The results were published in the latest edition of China’s journal Earth and Planetary Physics, in which the scientists hailed the results as “satisfactory.” However, other experts believed that such cooperation is rather unusual because “the technology involved is too sensitive,” according to the Post.
The control over the ionosphere has become an ambitious project for some military forces, as it has the capacity to disrupt communication of enemy satellites. The U.S., for instance, was also involved in a multimillion-dollar project called the High-Frequency Active Auroral Research Program, also known as HAARP, located 200 miles north of Anchorage, Alaska, and funded by the U.S. military and the Defense Department in 1993. HAARP was later transferred from the U.S. Air Force to the University of Alaska Fairbanks on August 11, 2015.

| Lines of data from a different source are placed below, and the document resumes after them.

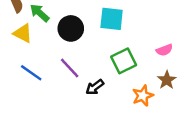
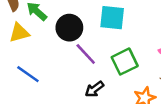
yellow triangle: (23, 33) -> (19, 33), turned -42
purple line: (70, 68) -> (86, 54), moved

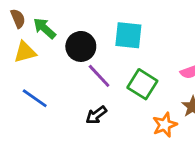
green square: (125, 62) -> (142, 84), turned -32
black arrow: (94, 89) -> (96, 115), moved

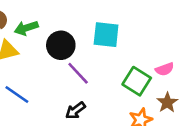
green arrow: (44, 28) -> (26, 28), turned -60
green square: (142, 84) -> (137, 81), moved

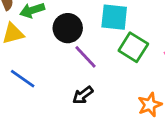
green square: (137, 81) -> (133, 47), moved

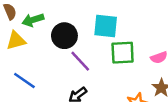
green square: (133, 47) -> (123, 53), turned -35

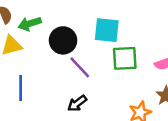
blue line: (24, 80) -> (21, 88), turned 55

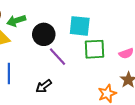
black arrow: (77, 103) -> (44, 86), moved

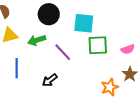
green arrow: (16, 21) -> (37, 40), moved
black circle: (44, 34) -> (49, 14), moved

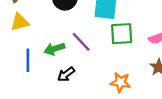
green arrow: (37, 40) -> (54, 49), moved
orange star: (110, 87) -> (120, 82), moved, turned 30

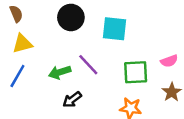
green square: (122, 34) -> (136, 72), moved
blue line: (28, 60) -> (17, 76), moved, turned 30

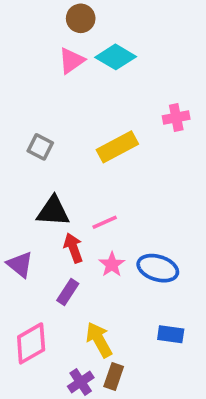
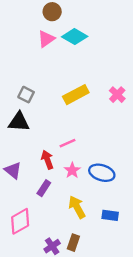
pink cross: (176, 118) -> (117, 95), moved, turned -35
black triangle: (53, 211) -> (19, 122), moved
yellow arrow: (99, 340) -> (77, 207), moved

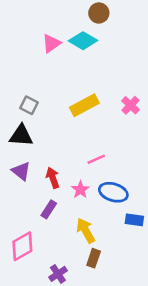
brown circle: (52, 12) -> (99, 13), moved
pink line: (67, 143) -> (96, 159), moved
purple triangle: (13, 170) -> (21, 171), moved
blue rectangle: (110, 215) -> (134, 220), moved
brown rectangle: (73, 243) -> (94, 258), moved

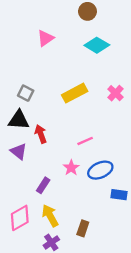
cyan diamond: (83, 41) -> (97, 45), moved
red arrow: (53, 178) -> (41, 134), moved
blue ellipse: (113, 192) -> (100, 170), turned -40
yellow arrow: (86, 230) -> (50, 216), moved

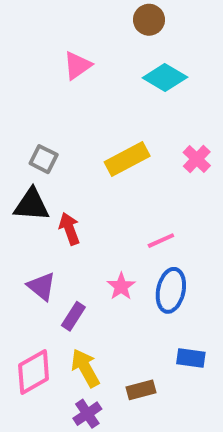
pink line: (85, 141) -> (161, 241), moved
purple triangle: (19, 151) -> (42, 286), moved
blue ellipse: (100, 170) -> (171, 290), turned -55
blue rectangle: (119, 195) -> (191, 358), moved
brown rectangle: (83, 228) -> (141, 390), turned 56

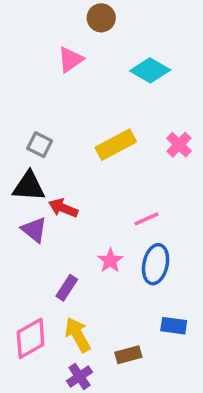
brown circle: (149, 20) -> (101, 18), moved
red arrow: (69, 229) -> (63, 208), turned -48
purple triangle: (42, 286) -> (34, 230), moved

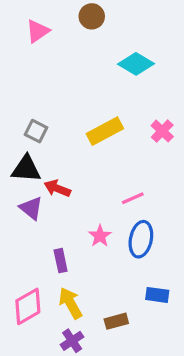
pink triangle: (70, 60) -> (38, 31), moved
purple rectangle: (67, 288) -> (61, 261), turned -45

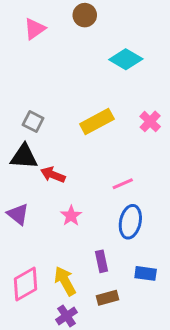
purple triangle: (31, 208) -> (18, 214), moved
pink star: (100, 236) -> (71, 216), moved
purple rectangle: (61, 261) -> (101, 261), moved

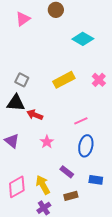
purple rectangle: (101, 261) -> (67, 172), turned -40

The use of such practices over the ionosphere has raised concerns among critics. They argued that these tests could affect the operation of human brains or spur weather changes and natural disasters (even late Venezuelan President Hugo Chávez once said that the U.S. used this technology to cause the 2010 Haiti earthquake) but others dismiss these claims as mere conspiracy theories. Faculty members at the University of Alaska Fairbanks have noted the amount of information that debunks any myths surrounding the experiment.
"It's an exquisite facility. It's the best of its kind in the world, cost about $290 million to build and the university received it for free so we're now trying using it to do basic research into the ionosphere," the university’s public relations manager Sue Mitchell told Web Center 11 in August.
While some people may worry about man-made disturbances over our heads, other scientists underscored that the energy released into the ionosphere is not meant to trigger a cataclysmic event across the globe. “Such studies must strictly follow ethical guidelines,” Xidian University professor Gong Shuhong told the Post. “Whatever they do, it must not cause harm to the people living on this planet.”
The test findings occur at a time when the U.S. is gearing up to create a space force. As both China and Russia have been developing lasers and anti-satellite missiles, the Trump administration announced Monday that it will launch a Space Command this week while the Pentagon completes its Space Force proposal, CNN reported.
Moscow and Beijing have reportedly joined forces to carry out heating experiments above Europe and modify an important layer of the atmosphere for a possible military application, according to Chinese scientists.